→ Action item: Would you copy each line of the data below that has "Continue"?

Items from a data source:

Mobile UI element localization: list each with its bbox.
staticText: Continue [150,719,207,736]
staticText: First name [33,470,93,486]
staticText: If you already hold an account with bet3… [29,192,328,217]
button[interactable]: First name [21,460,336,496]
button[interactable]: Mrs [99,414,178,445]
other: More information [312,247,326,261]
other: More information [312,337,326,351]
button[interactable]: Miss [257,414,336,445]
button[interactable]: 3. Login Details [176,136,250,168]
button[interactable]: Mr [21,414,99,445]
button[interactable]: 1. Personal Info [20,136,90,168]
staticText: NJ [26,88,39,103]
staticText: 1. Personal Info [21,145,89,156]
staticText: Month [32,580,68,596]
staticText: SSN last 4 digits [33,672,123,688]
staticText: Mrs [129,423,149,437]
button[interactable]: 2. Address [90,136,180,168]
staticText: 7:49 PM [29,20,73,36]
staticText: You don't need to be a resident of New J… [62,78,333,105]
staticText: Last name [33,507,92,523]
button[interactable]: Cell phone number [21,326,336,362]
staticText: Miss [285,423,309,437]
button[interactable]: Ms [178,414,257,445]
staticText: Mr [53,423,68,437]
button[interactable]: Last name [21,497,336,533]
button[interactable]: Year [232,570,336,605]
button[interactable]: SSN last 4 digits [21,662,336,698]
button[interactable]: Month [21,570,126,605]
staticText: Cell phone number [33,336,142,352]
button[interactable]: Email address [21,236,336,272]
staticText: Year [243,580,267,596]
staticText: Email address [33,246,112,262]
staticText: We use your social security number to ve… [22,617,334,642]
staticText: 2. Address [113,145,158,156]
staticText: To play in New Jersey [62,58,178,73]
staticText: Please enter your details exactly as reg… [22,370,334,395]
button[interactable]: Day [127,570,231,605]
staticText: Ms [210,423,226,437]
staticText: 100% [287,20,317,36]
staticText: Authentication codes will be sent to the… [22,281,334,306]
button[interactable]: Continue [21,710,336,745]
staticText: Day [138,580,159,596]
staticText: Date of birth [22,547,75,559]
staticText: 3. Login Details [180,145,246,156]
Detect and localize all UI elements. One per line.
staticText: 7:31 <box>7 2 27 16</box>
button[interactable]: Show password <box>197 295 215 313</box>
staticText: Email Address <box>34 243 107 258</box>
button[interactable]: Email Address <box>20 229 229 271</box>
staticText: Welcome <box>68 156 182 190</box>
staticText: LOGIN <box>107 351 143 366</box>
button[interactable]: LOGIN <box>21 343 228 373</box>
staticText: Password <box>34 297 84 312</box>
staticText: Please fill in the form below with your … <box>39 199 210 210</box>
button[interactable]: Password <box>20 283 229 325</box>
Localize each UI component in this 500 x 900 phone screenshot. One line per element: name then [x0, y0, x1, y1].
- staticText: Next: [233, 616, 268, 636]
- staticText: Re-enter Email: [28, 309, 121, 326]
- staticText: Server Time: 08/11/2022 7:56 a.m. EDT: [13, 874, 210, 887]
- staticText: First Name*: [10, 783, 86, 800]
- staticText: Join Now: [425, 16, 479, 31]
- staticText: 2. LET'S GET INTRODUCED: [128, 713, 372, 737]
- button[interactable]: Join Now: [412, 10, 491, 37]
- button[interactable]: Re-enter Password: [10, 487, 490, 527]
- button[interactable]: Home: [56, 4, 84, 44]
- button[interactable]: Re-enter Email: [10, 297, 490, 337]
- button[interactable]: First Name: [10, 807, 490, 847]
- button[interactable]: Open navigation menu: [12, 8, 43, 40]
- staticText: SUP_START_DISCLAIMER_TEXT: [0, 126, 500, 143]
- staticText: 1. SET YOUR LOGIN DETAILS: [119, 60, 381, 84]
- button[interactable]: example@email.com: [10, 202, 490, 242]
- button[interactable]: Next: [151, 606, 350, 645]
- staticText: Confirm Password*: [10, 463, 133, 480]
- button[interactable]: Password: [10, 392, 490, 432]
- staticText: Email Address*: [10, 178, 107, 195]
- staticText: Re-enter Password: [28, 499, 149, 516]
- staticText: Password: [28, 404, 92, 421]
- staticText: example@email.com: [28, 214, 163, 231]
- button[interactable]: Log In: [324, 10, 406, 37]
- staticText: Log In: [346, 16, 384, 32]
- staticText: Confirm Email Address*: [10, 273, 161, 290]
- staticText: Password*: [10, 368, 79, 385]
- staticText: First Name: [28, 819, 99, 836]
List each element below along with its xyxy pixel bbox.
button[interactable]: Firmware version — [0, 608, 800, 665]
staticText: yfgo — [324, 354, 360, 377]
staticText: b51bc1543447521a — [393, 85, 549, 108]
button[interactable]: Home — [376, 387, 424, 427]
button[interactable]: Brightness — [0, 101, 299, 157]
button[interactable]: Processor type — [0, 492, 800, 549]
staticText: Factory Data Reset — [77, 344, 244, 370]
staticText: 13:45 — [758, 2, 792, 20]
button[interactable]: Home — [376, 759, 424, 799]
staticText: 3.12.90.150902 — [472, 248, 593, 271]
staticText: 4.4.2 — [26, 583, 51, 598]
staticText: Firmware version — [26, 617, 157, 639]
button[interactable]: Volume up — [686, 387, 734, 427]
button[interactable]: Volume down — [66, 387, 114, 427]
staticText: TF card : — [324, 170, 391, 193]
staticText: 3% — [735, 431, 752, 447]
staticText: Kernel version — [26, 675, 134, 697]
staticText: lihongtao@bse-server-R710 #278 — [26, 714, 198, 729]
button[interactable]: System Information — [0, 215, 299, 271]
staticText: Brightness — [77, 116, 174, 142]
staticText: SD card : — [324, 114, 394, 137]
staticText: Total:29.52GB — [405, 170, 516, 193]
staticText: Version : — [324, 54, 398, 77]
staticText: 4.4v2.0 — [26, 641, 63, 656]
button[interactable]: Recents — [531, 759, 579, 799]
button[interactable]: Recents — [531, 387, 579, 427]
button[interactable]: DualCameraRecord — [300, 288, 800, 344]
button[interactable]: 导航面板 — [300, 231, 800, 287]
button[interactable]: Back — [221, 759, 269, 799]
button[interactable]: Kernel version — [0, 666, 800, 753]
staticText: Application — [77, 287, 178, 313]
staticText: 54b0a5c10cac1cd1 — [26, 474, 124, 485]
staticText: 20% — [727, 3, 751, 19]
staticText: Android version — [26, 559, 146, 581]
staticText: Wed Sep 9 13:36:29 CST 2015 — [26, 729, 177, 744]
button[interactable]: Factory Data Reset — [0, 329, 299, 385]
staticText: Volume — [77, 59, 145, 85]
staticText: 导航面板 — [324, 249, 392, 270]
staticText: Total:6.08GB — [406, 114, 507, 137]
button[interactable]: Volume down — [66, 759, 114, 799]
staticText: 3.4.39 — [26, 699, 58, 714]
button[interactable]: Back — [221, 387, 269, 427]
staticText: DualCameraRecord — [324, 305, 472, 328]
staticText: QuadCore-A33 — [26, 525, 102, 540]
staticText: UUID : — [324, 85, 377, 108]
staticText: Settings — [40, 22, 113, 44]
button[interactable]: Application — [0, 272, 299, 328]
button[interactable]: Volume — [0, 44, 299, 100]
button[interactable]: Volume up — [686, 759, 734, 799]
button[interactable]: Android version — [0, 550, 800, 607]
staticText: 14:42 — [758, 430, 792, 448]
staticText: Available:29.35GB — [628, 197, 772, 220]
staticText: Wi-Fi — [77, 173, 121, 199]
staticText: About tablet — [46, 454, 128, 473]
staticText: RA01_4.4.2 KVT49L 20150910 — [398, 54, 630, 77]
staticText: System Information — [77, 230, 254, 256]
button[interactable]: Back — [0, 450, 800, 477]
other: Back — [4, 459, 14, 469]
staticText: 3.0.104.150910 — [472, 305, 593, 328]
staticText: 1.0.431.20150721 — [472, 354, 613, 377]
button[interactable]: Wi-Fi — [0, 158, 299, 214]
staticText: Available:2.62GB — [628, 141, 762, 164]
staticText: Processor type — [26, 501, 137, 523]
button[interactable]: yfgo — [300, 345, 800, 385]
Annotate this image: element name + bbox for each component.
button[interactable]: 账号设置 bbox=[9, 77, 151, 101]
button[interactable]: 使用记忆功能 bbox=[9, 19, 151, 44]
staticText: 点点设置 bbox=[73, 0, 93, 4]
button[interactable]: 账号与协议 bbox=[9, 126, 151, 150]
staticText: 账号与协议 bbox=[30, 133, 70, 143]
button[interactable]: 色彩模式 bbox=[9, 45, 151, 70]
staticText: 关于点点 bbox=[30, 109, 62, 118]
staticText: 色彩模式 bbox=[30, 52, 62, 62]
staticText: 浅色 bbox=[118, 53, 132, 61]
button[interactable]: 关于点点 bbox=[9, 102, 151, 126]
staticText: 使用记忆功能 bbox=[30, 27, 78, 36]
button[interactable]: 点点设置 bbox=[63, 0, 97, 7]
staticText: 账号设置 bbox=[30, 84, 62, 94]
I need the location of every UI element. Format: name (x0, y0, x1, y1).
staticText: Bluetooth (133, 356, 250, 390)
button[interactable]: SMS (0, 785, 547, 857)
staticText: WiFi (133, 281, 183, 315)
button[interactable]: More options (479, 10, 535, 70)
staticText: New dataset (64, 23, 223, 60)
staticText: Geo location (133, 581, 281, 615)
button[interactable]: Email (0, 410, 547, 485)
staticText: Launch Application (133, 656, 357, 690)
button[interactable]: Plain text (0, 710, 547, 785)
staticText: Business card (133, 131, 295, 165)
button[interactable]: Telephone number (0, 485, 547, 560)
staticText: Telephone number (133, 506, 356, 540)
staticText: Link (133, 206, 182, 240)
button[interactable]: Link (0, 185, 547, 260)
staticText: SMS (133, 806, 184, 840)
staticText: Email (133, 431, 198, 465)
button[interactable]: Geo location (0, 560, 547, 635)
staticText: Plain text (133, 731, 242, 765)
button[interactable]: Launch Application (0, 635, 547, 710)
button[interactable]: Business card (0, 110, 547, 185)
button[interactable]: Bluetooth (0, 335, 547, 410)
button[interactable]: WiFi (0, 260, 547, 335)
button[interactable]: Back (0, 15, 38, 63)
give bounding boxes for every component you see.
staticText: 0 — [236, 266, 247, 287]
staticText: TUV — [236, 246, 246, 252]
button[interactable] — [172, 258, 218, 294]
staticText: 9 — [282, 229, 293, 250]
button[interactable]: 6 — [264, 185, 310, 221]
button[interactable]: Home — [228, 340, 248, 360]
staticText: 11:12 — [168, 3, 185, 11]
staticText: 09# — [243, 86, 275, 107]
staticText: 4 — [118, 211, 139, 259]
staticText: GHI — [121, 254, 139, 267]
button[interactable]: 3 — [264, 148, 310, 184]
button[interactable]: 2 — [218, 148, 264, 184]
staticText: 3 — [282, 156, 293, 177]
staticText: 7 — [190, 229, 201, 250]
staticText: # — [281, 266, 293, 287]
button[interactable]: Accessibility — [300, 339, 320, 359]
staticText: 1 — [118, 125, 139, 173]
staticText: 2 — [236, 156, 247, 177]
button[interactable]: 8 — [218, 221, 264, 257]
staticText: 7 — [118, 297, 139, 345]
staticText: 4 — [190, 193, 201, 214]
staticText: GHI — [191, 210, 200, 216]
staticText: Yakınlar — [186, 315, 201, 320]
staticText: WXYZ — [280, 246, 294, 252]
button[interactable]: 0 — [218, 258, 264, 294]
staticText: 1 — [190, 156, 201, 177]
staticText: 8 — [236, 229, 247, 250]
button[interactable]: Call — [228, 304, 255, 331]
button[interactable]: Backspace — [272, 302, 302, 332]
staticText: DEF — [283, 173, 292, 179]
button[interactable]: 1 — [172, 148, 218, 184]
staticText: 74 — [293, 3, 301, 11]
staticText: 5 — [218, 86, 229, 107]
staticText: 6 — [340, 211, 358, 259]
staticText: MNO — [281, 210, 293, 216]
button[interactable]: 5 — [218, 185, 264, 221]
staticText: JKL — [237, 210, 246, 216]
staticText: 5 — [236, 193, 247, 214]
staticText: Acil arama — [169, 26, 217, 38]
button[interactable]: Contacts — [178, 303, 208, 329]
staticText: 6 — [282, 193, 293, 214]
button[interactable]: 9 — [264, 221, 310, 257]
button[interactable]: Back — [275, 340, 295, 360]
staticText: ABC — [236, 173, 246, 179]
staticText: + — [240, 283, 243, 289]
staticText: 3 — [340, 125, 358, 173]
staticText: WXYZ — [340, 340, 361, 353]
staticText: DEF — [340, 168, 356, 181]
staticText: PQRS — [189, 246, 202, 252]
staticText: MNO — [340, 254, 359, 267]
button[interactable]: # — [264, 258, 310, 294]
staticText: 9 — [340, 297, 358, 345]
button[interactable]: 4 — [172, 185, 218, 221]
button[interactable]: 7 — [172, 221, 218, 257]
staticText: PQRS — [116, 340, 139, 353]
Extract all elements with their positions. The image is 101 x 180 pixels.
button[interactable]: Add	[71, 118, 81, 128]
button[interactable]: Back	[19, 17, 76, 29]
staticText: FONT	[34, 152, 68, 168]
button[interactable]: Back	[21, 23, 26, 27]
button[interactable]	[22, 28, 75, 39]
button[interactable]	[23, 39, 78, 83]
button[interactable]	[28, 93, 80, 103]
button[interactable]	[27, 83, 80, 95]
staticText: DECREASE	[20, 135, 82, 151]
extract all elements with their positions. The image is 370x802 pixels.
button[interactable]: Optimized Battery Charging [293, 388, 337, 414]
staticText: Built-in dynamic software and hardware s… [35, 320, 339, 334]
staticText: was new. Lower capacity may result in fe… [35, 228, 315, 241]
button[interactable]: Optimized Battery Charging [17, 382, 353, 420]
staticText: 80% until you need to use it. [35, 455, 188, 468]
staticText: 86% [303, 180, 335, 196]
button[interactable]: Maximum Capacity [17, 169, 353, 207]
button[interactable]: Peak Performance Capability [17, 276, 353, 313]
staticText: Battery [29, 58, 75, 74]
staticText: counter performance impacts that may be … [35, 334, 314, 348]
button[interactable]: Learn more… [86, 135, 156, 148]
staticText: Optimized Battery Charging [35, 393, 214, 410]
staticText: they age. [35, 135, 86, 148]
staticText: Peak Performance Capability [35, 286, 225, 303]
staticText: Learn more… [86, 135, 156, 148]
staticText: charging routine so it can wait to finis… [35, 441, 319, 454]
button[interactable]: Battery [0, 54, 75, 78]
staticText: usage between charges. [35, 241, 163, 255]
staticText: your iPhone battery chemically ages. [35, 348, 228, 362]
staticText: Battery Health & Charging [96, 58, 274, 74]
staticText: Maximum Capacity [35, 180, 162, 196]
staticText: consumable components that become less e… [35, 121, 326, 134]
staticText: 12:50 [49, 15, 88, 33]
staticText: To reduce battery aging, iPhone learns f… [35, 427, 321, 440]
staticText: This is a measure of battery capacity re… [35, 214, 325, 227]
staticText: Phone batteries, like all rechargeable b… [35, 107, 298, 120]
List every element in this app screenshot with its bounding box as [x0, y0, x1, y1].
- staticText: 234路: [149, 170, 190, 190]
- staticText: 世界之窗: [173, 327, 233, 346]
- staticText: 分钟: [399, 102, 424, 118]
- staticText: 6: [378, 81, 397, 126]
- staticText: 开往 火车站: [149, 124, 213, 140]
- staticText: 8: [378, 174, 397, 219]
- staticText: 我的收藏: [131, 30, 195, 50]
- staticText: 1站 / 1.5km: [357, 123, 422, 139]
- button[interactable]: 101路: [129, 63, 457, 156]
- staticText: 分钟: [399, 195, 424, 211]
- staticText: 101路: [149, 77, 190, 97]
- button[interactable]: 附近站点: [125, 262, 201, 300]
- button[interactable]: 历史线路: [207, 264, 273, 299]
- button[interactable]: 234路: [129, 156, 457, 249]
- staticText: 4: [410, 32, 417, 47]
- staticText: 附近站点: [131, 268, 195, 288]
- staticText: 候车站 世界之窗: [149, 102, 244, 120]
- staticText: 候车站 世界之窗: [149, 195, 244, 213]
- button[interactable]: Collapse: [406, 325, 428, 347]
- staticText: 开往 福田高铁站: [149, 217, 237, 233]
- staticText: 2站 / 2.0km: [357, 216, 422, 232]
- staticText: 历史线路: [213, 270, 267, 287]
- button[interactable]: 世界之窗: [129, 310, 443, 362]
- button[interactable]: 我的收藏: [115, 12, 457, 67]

→ Result for this exercise:
staticText: Continue [150,719,207,736]
button[interactable]: Continue [21,710,336,745]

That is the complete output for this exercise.